Imported: 10 Mar '17 | Published: 27 Nov '08
USPTO - Utility Patents
The instant invention comprises a hydroprocessing method having at least two stages. The first stage employs a hydroprocessing catalyst which may contain hydrotreating catalyst, hydrocracking catalyst, or a combination of both. The subsequent stage is limited to hydrocracking. Conversion in subsequent stages may be improved by the addition of multiple reaction zones for hydrocracking, with flash separation zones between the stages. Middle distillate yield is thereby increased and the volume of the recycle stream is reduced. This invention reduces the need for equipment which would normally be required for a large recycle stream.
This application is a continuation-in-part of co-pending application Ser. No. 10/001,737, filed Oct. 25, 2001 and claims priority therefrom.

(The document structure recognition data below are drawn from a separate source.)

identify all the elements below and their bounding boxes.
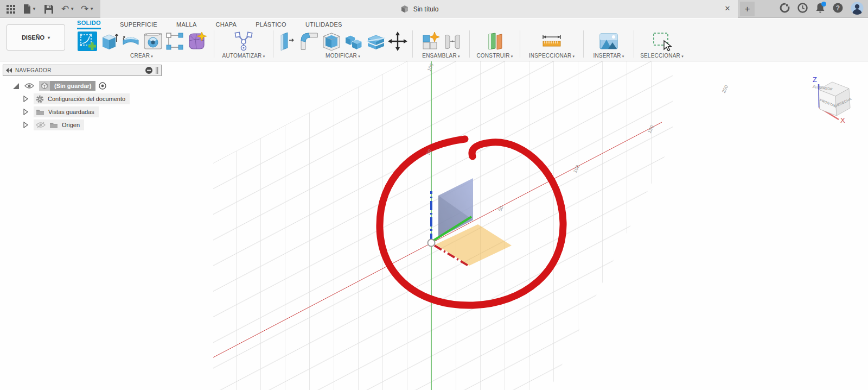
user-avatar[interactable] [851, 2, 864, 17]
shell-icon[interactable] [321, 31, 342, 52]
panel-resize-handle-icon[interactable] [155, 67, 158, 74]
svg-text:?: ? [836, 4, 840, 12]
document-tab[interactable]: Sin título ✕ [100, 0, 738, 18]
construction-plane-icon[interactable] [484, 31, 505, 52]
root-expander-icon[interactable] [12, 83, 20, 90]
group-divider [412, 30, 413, 58]
navigator-item-doc-settings[interactable]: Configuración del documento [3, 93, 165, 105]
folder-icon [36, 109, 44, 116]
item-label: Configuración del documento [48, 96, 125, 102]
split-body-icon[interactable] [366, 31, 386, 52]
hide-panel-icon[interactable] [145, 67, 152, 74]
group-inspeccionar: INSPECCIONAR [521, 29, 582, 61]
combine-icon[interactable] [343, 31, 364, 52]
collapse-panel-icon[interactable] [6, 68, 12, 73]
navigator-item-origin[interactable]: Origen [3, 119, 165, 131]
navigator-header[interactable]: NAVEGADOR [3, 65, 162, 76]
group-divider [214, 30, 214, 58]
group-divider [273, 30, 273, 58]
new-tab-button[interactable]: + [740, 2, 755, 16]
undo-caret-icon: ▼ [70, 7, 74, 11]
form-icon[interactable] [186, 31, 207, 52]
hole-icon[interactable] [143, 31, 163, 52]
file-menu-caret-icon: ▼ [32, 7, 36, 11]
group-automatizar: AUTOMATIZAR [215, 29, 272, 61]
navigator-panel: NAVEGADOR (Sin guardar) Configuración de… [3, 65, 165, 132]
group-label-automatizar[interactable]: AUTOMATIZAR [222, 53, 265, 59]
tab-chapa[interactable]: CHAPA [216, 21, 237, 29]
press-pull-icon[interactable] [279, 31, 297, 52]
fillet-icon[interactable] [299, 31, 320, 52]
group-crear: CREAR [71, 29, 213, 61]
save-icon[interactable] [41, 2, 56, 17]
expander-icon[interactable] [23, 122, 28, 128]
create-sketch-icon[interactable] [77, 31, 98, 52]
select-icon[interactable] [651, 31, 673, 52]
item-label: Origen [62, 122, 80, 128]
origin-point[interactable] [428, 240, 435, 247]
group-label-crear[interactable]: CREAR [130, 53, 153, 59]
joint-icon[interactable] [443, 31, 462, 52]
notification-badge [821, 2, 826, 7]
extensions-icon[interactable] [780, 3, 790, 15]
tab-utilidades[interactable]: UTILIDADES [305, 21, 342, 29]
group-divider [634, 30, 634, 58]
document-title: Sin título [413, 5, 439, 13]
tab-plastico[interactable]: PLÁSTICO [256, 21, 286, 29]
activate-component-radio-icon[interactable] [99, 82, 106, 90]
document-root-name[interactable]: (Sin guardar) [50, 81, 95, 91]
measure-icon[interactable] [541, 32, 563, 51]
extrude-icon[interactable] [99, 31, 119, 52]
tab-malla[interactable]: MALLA [176, 21, 197, 29]
expander-icon[interactable] [23, 96, 28, 102]
ribbon-tab-bar: SOLIDO SUPERFICIE MALLA CHAPA PLÁSTICO U… [77, 18, 342, 29]
group-ensamblar: ENSAMBLAR [414, 29, 468, 61]
pattern-icon[interactable] [165, 32, 184, 51]
group-divider [583, 30, 584, 58]
title-bar: ▼ ↶▼ ↷▼ Sin título ✕ + ? [0, 0, 868, 18]
viewcube-x-label: X [840, 116, 845, 124]
group-insertar: INSERTAR [585, 29, 633, 61]
folder-icon [49, 122, 58, 129]
viewcube[interactable]: SUPERIOR FRONTAL DERECHA Z X [784, 68, 854, 130]
tab-superficie[interactable]: SUPERFICIE [120, 21, 157, 29]
group-divider [520, 30, 520, 58]
undo-icon[interactable]: ↶▼ [60, 2, 76, 17]
component-cube-icon[interactable] [39, 81, 50, 91]
document-cube-icon [400, 5, 409, 13]
group-label-modificar[interactable]: MODIFICAR [326, 53, 360, 59]
close-tab-icon[interactable]: ✕ [723, 4, 732, 12]
group-label-insertar[interactable]: INSERTAR [593, 53, 624, 59]
job-status-clock-icon[interactable] [797, 3, 808, 15]
revolve-icon[interactable] [120, 32, 141, 51]
viewcube-z-label: Z [813, 76, 817, 84]
notifications-bell-icon[interactable] [815, 3, 825, 15]
new-component-icon[interactable] [421, 31, 442, 52]
file-menu-icon[interactable]: ▼ [22, 2, 38, 17]
group-modificar: MODIFICAR [275, 29, 411, 61]
help-icon[interactable]: ? [833, 3, 843, 15]
group-label-construir[interactable]: CONSTRUIR [476, 53, 513, 59]
group-label-inspeccionar[interactable]: INSPECCIONAR [529, 53, 575, 59]
visibility-off-eye-icon[interactable] [36, 122, 46, 128]
expander-icon[interactable] [23, 109, 28, 115]
redo-icon[interactable]: ↷▼ [79, 2, 95, 17]
ribbon-toolbar: SOLIDO SUPERFICIE MALLA CHAPA PLÁSTICO U… [0, 18, 868, 61]
navigator-root-row[interactable]: (Sin guardar) [3, 80, 165, 92]
automate-icon[interactable] [233, 31, 254, 52]
insert-image-icon[interactable] [598, 32, 619, 51]
group-seleccionar: SELECCIONAR [635, 29, 688, 61]
item-label: Vistas guardadas [48, 109, 94, 115]
tab-solido[interactable]: SOLIDO [77, 20, 101, 29]
gear-icon [36, 95, 44, 103]
group-label-ensamblar[interactable]: ENSAMBLAR [422, 53, 459, 59]
visibility-eye-icon[interactable] [24, 83, 34, 89]
move-icon[interactable] [388, 32, 407, 51]
navigator-item-saved-views[interactable]: Vistas guardadas [3, 106, 165, 118]
group-construir: CONSTRUIR [471, 29, 519, 61]
navigator-title: NAVEGADOR [15, 67, 145, 73]
app-grid-menu-icon[interactable] [3, 2, 18, 17]
workspace-selector-button[interactable]: DISEÑO [7, 24, 65, 51]
group-divider [469, 30, 470, 58]
group-label-seleccionar[interactable]: SELECCIONAR [640, 53, 684, 59]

The invention relates to hydrocracking, and more particularly to hydrocracking occurring in more than one stage.
In the refining of crude oil, vacuum gas oil hydrotreaters and hydrocrackers are employed to remove impurities such as sulfur, nitrogen and metals from the feed. Typically, the middle distillate boiling material (boiling in the range from 250 F.-735 F.) from VGO hydrotreating or moderate severity hydrocrackers does not meet the smoke point, the cetane number or the aromatic specification required.
Removal of these impurities in subsequent hydroprocessing stages (often known as upgrading), creates more valuable middle distillate products. Hydroprocessing technology (which encompasses hydrotreating, hydrocracking and hydrodewaxing processes) aims to increase the value of the crude oil by fundamentally rearranging molecules. The end products are also made more environmentally friendly.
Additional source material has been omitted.